Änderungen bei Bildung und Verfassungsschutz
Auch auf anderen Politikfeldern soll erstmals eine BSW-Handschrift erkennbar werden. An Grundschulen soll künftig eine "Lesen-Schreiben-Rechnen-Garantie" gelten. Der Begriff stammt von der CDU. Das BSW hatte im Wahlkampf die gleiche Forderung erhoben und sich mit einem anderen Punkt durchgesetzt: Kinder sollen Handys in der Kernschulzeit nicht mehr nutzen dürfen.
Ein "Genderverbot an Schulen", von dem Sahra Wagenknecht nach der Einigung in Interviews sprach, lässt sich aus dem Vertrag allerdings nur mittelbar herauslesen. Dort heißt es: "Grundlage für den Sprach- und Schriftgebrauch an den Thüringer Schulen sind die Regeln des Rates der deutschen Rechtschreibung."

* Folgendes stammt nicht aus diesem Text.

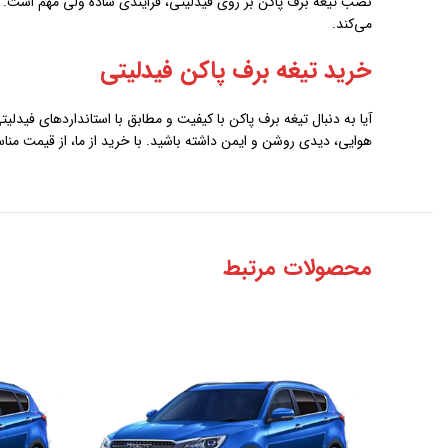
نصب تیغه برف پاکن بر روی فیدلیتی، فرایندی ساده ولی مهم است. 
می‌کند.
خرید تیغه برف پاکن فیدلیتی
آیا به دنبال تیغه برف پاکن با کیفیت و مطابق با استانداردهای فیدلی
هوایی، دیدی روشن و ایمن داشته باشید. با خرید از ما، از قیمت مناس
محصولات مرتبط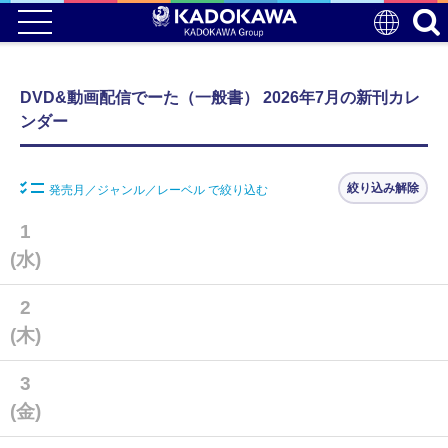
DVD&動画配信でーた（一般書） 2026年7月の新刊カレ
ンダー
絞り込み解除
発売月／ジャンル／レーベル で絞り込む
1
(水)
2
(木)
3
(金)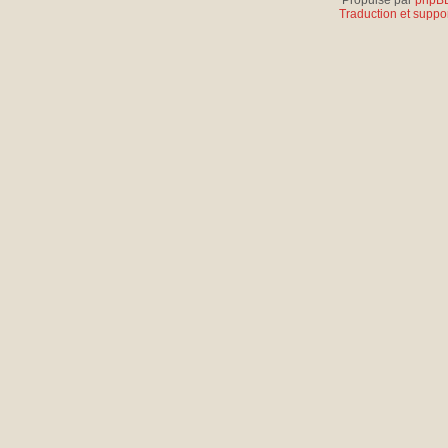
Propulsé par
phpB
Traduction et suppor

Auch dass der Thüringer Verfassungsschutz, wie vom BSW behauptet, künftig nicht mehr zum Phänomenbereich der sogenannten verfassungsschutzrelevanten Delegitimierung des Staates arbeiten wird, ist im Vertrag nicht explizit festgelegt. Die Behörde beobachtet damit besonders radikale Corona-Maßnahmen-Gegner. Aus Sicht des BSW wird die unter Verfassungsrechtlern umstrittene Definition zur Einschränkung der Meinungsfreiheit genutzt.

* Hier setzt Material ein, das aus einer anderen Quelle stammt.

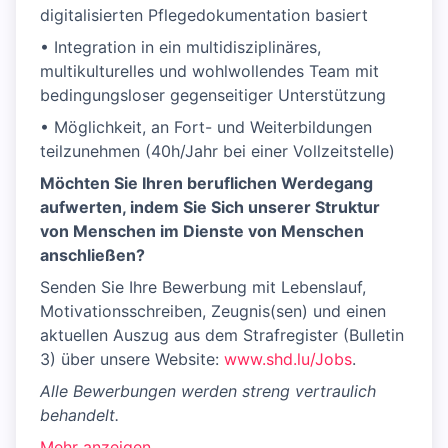
digitalisierten Pflegedokumentation basiert
• Integration in ein multidisziplinäres,
multikulturelles und wohlwollendes Team mit
bedingungsloser gegenseitiger Unterstützung
• Möglichkeit, an Fort- und Weiterbildungen
teilzunehmen (40h/Jahr bei einer Vollzeitstelle)
Möchten Sie Ihren beruflichen Werdegang
aufwerten, indem Sie Sich unserer Struktur
von Menschen im Dienste von Menschen
anschließen?
Senden Sie Ihre Bewerbung mit Lebenslauf,
Motivationsschreiben, Zeugnis(sen) und einen
aktuellen Auszug aus dem Strafregister (Bulletin
3) über unsere Website:
www.shd.lu/Jobs
.
Alle Bewerbungen werden streng vertraulich
behandelt.
Mehr anzeigen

Der finanzielle Spielraum für Herzensprojekte wie ein "Wohnungsbauprogramm 2030" soll derweil durch kreative Haushaltsführung geschaffen werden. Notlagenkredite etwa sollen künftig statt binnen 15 Jahren binnen 30 Jahren abbezahlt werden. Die jährliche Rate sinkt so.
Viele offene Punkte
So können drei ungleiche Parteien zusammenfinden. CDU-Landeschef und angehender Ministerpräsident, Mario Voigt, sagte bei der Vorstellung des Vertrags: "Viele Leute haben gesagt: Das wird nie was."
Dass es vorerst doch etwas werden könnte, liegt auch daran, dass CDU, BSW und SPD nicht nur Uneineinigkeit in einigen Bereichen dokumentieren, sondern viele Entscheidungen vertagen. Über 80 Vorhaben sollen zunächst nur "geprüft" werden.

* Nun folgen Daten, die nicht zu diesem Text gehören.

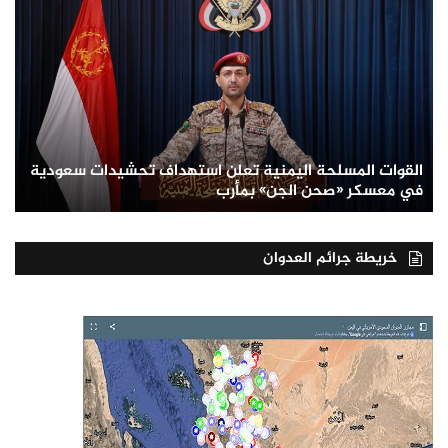
القوات المسلحة اليمنية تعلن استهداف تحشيدات سعودية
في معسكر «صحن الجن» بمأرب
خريطة جرائم العدوان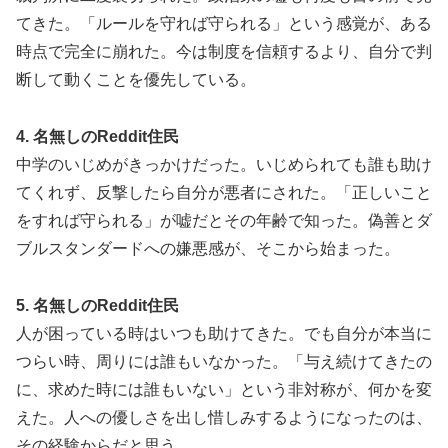
てきた。「ルールを守れば守られる」という感覚が、ある
時点で完全に崩れた。今は制度を信頼するより、自分で判
断して動くことを優先している。
4. 名無しのReddit住民
中学のいじめがきっかけだった。いじめられても誰も助け
てくれず、反撃したら自分が悪者にされた。「正しいこと
をすれば守られる」が嘘だとその年齢で知った。偽善とダ
ブルスタンダードへの嫌悪感が、そこから始まった。
5. 名無しのReddit住民
人が困っている時はいつも助けてきた。でも自分が本当に
つらい時、周りには誰もいなかった。「与え続けてきたの
に、求めた時には誰もいない」という非対称が、何かを変
えた。人への優しさを出し惜しみするようになったのは、
その経験からだと思う。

Ein Beispiel ist der Umgang mit der Corona-Politik. Bußgeldverfahren, die noch nicht abgeschlossen sind, sollen zwar eingestellt werden. Ob es "in diesem Zusammenhang" aber ein Corona-Amnestiegesetz braucht, müsse geprüft werden. Damit fehlt eine Festlegung, ob auch bestimmte bereits gezahlte Strafen erstattet werden.
Blick auf Neuwahl im Bund
Das BSW verkauft das als Erfolg. Am Freitag verschickte die Partei eine Pressemitteilung nicht nur im Namen der beiden Landesvorsitzenden Wolf und Steffen Schütz, sondern auch von Parteichefin Wagenknecht und Generalsekretär Christian Leye.
Darin lobte man sich sogar für den Streit auf offener Bühne. "Es war gut, dass es Kritik gab", heißt es. Dadurch sei in den Koalitionsverhandlungen mehr erreicht worden.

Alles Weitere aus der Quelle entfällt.